What do you miss most about England?

"Another difficult one…I think I miss the Liverpool sense of humor, luckily my husband has a wonderful one."

You travel so much, where would you still like to visit?

"The Holy Land."

Miss Sedona usually wears either yellow or green.  She does not have a middle name.  She has a sweet tooth, likes to hunt for treasures, figure out puzzles and play games.  She is not fond of cooking, cinnamon, brownies, iced tea or country music.  She is my friend, my supporter, my cheerleader, my teacher and luckily for me - my mother.

My mother, Miss Sedona, is having surgery today, so please, if you could - keep her in your prayers. 
Thank You.

23 comments:

Krystal said...

Wow, that was totally fascinating, I loved this interview, especially reading about the time around the war.

Diana Mieczan said...

I am keeping my fingers crossed for your mom, sweetie..I wish her all the best!
Such a great interview
Hugs and kisses

Kim@Chattafabulous said...

What a beautiful tribute to your mother. I will keep you and your family in my prayers - she is a gem!

MJM said...

Love you Grami. :)

willow said...

Your beautiful mother will be in my thoughts and prayers today. xx

Maria said...

J - you did such a great job with this - and let us not forget her IMMENSE love of animals!

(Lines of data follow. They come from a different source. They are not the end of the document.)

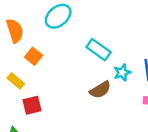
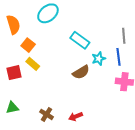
yellow rectangle: (16, 81) -> (33, 64), moved
red square: (32, 105) -> (14, 73), moved

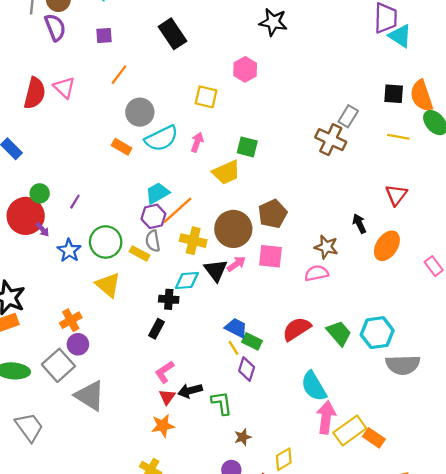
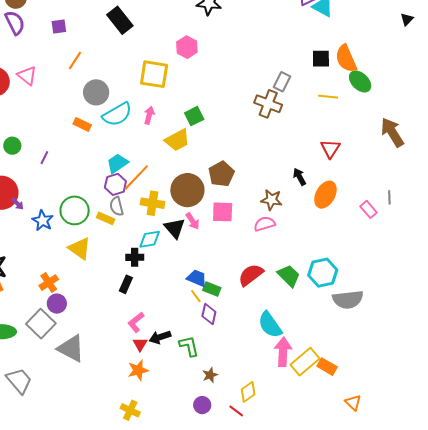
yellow square: (206, 97) -> (154, 74), size x1.4
green square: (247, 147) -> (194, 116), turned -36
green circle: (40, 193) -> (12, 146), moved
purple line: (75, 202) -> (44, 158), moved
pink arrow: (236, 264) -> (193, 221), turned 96

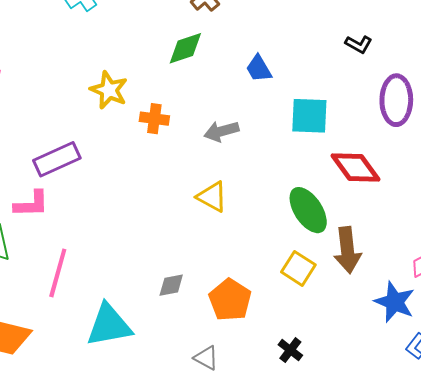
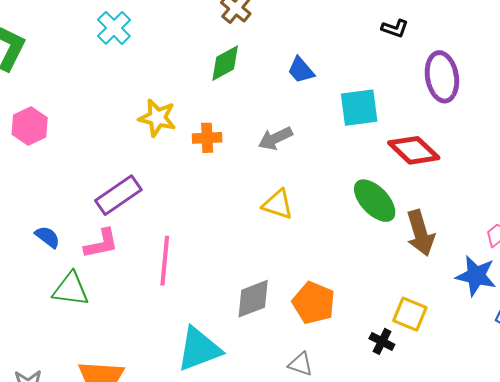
yellow square: (298, 268) -> (410, 314), moved
pink line: (58, 273) -> (165, 261), moved
gray diamond: (171, 285) -> (253, 299), size x1.5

Such a tender-hearted gem this one. Next to my own mother - the woman I love most. Thanks for always sharing her with me - and everyone else. She is such a blessing to everyone who has the pleasure to know her.

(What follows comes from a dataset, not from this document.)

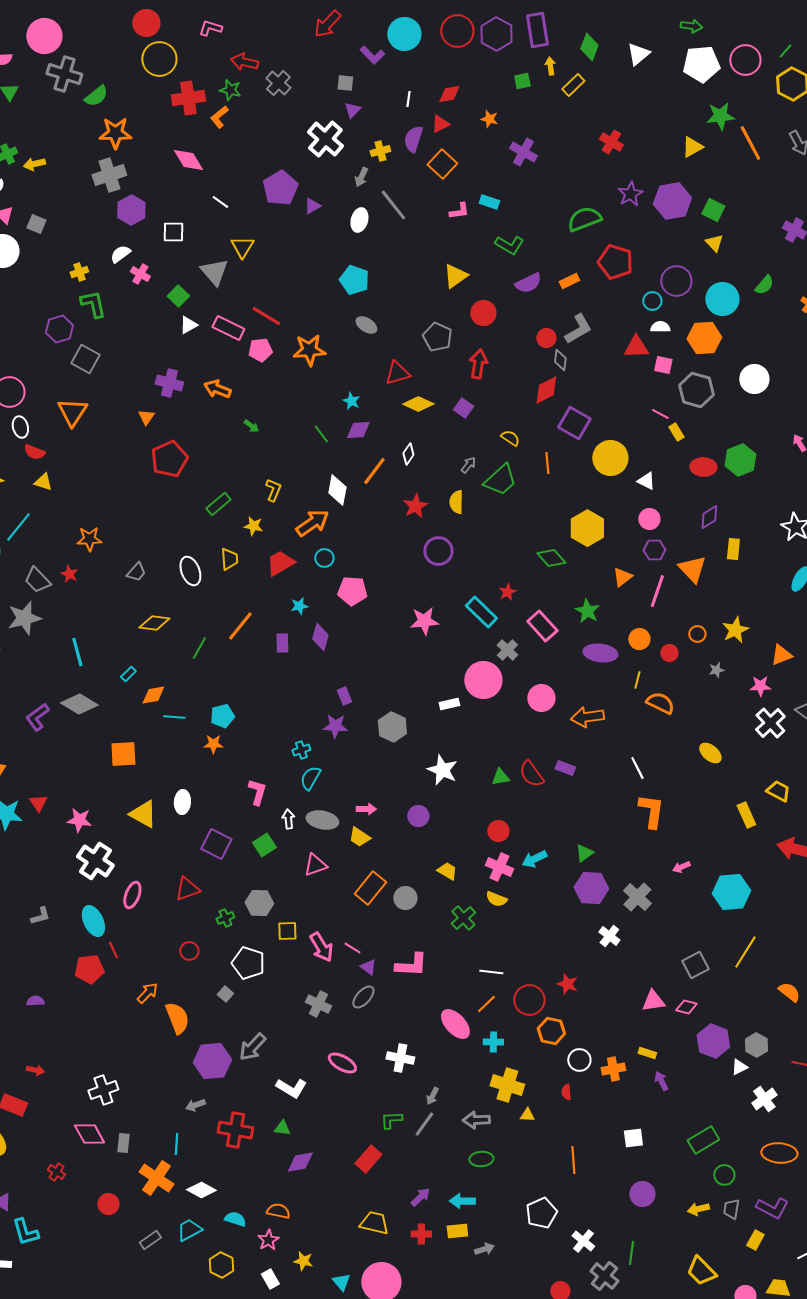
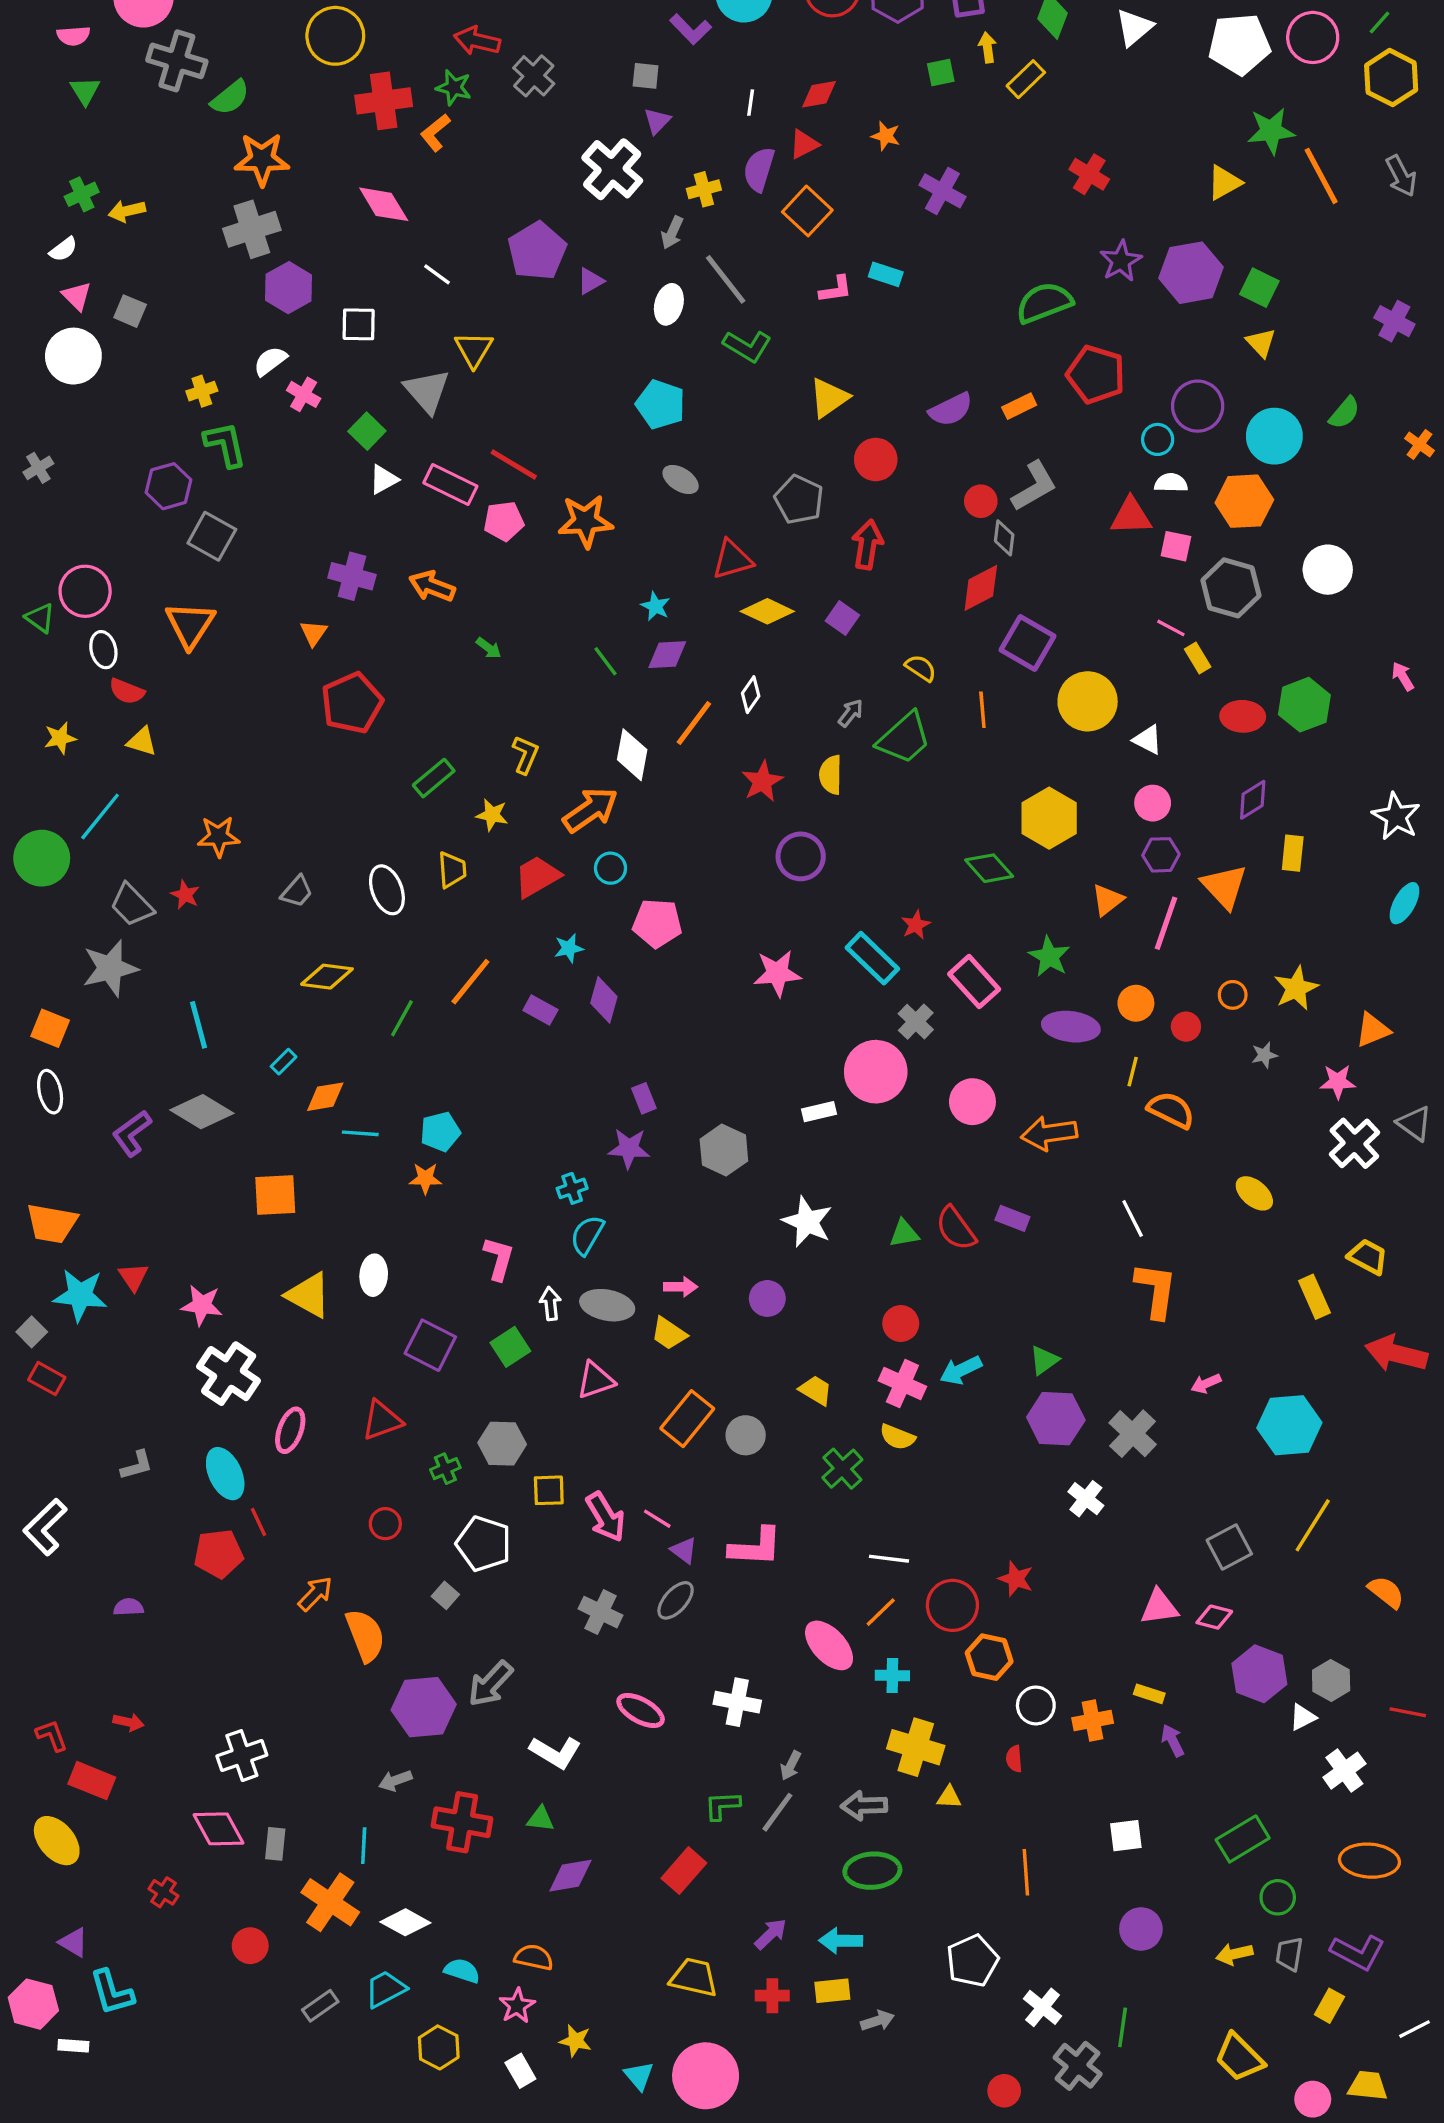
green L-shape: (509, 245) -> (747, 346), moved
purple rectangle: (282, 643) -> (540, 1010), turned -60
green ellipse: (481, 1159) -> (872, 1871), size x1.4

We're all praying for you all today! Much love....

rockinj9designs said...

She's already there!

sarah said...

your mom is a sweetie! what a wonderful tribute! we'll be praying for sure! all our love to ya'll! blessing...s...

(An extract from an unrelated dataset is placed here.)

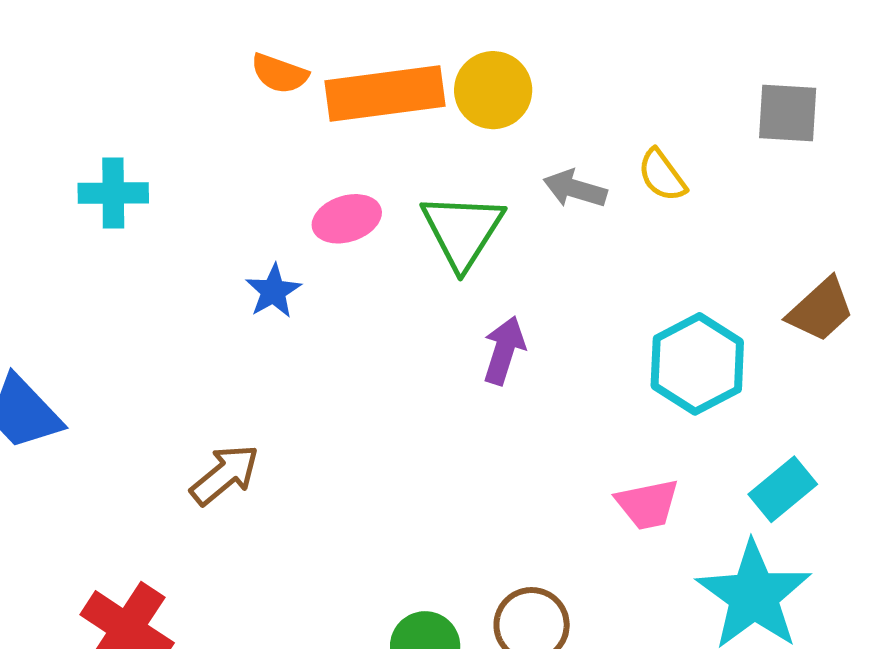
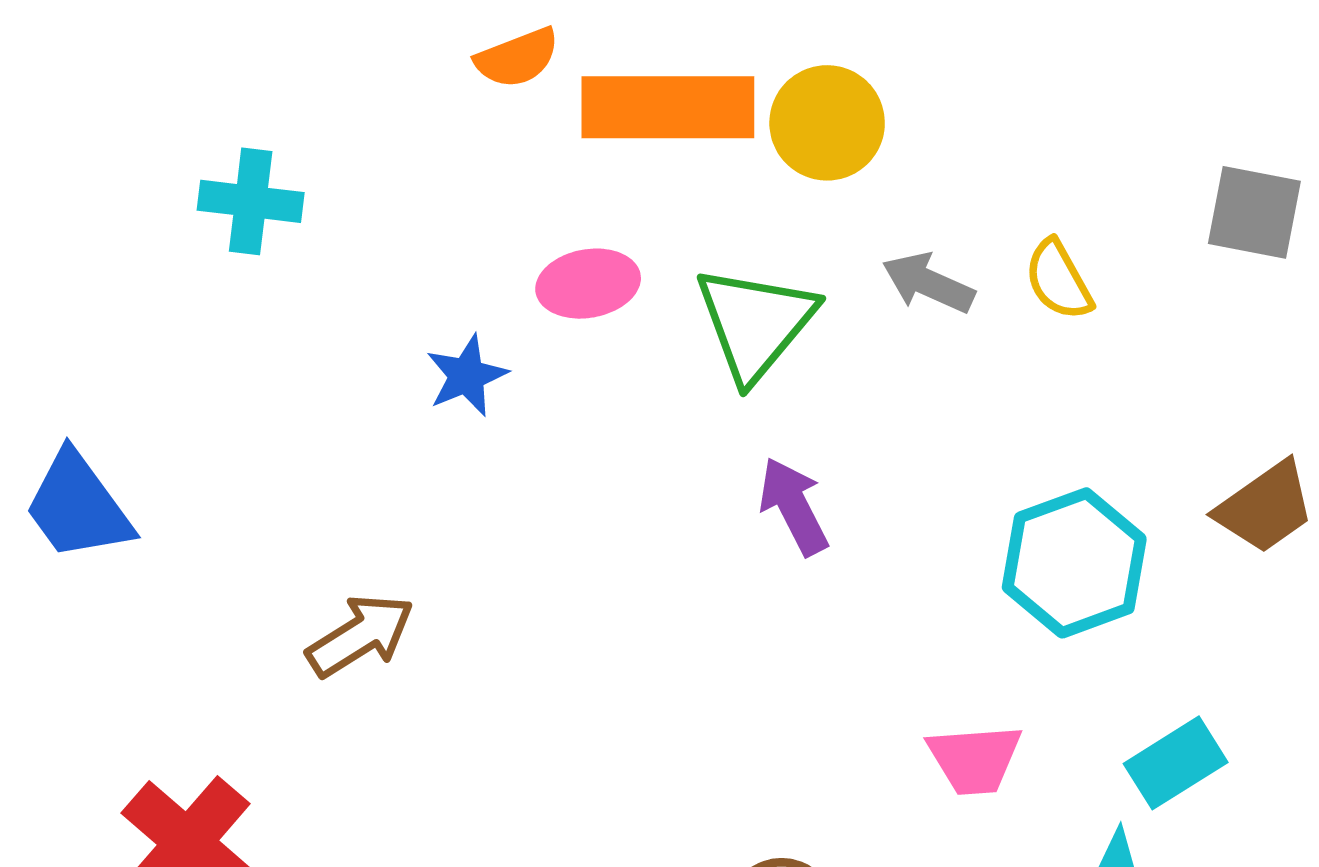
orange semicircle: (280, 74) -> (517, 58), turned -48
purple arrow: (504, 350) -> (794, 506), turned -52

shari @ little blue deer said...

This was so interesting, I loved hearing about the foods. I will keep her and you in my prayers, Jeanette.

Anonymous said...

Always in our prayers. You are all family to us. Ewa and Al

bronwyn said...

So interesting! Imagine, only 3 flavors of ice cream! :) She is in my thoughts today.

Andrew H. said...

So well done! Great job to the interviewer and interviewee. I learned a few things about 'Sedona' by reading this.
Here's to nothing but good news today!

pamela said...

that was a neat interview. i learned so much even though i have known her since i was five! definitely will be thinking of her today!
she looks so great in that skirt and up do. i always remember her being so stylish.

Jude said...

What a wonderful interview - thank you so much for introducing us further to this amazing woman (she's so brave!). Of course, as someone now with a Brit, I was fascinated to hear more about what it was like during the war, and her impressions when she moved here. Sending her many good thoughts and positive vibes, she is one of a kind!

Fire Byrd said...

Wonderful post.
As a daughter of an Irish mother and an English father myself I salute her and wish her nothing but good things.
x

Kristin said...

The lovely Miss Sedona will definitely be in my prayers!

The Weaver of Grass said...

A lovely tribute to your mother and an explanation of your blog name too. She has had such an interesting life - I am sure you will give her tremendous support now that she needs tender loving care for a while. Do hope the surgery goes well and that she is soon up and about again. Very best wishes to her, and to you too.

Teenage Bride said...

That was a beautiful post!

She is in my prayers and so are you.

Stacey said...

What an intriguing interview! I loved reading and learning more about your mom. I definitely will be keeping her in my thoughts and prayers-you too:-)

Nicole said...

wow that gave me goose bumps. Could you imagine what it would have been like to travel to a foreign land so young!

OneCraftyFox said...

I truly loved this interview!! So fascinating! She lived in Germany and was about the same age as my Oma in Germany. Gives a little glimpse into what my Oma was possibly experiencing at the time.

LUV this post, thanks so much for sharing :)

Marissa said...

What a great interview. It's my boyfriend's dream to live in Liverpool someday. I'll keep her in my thoughts.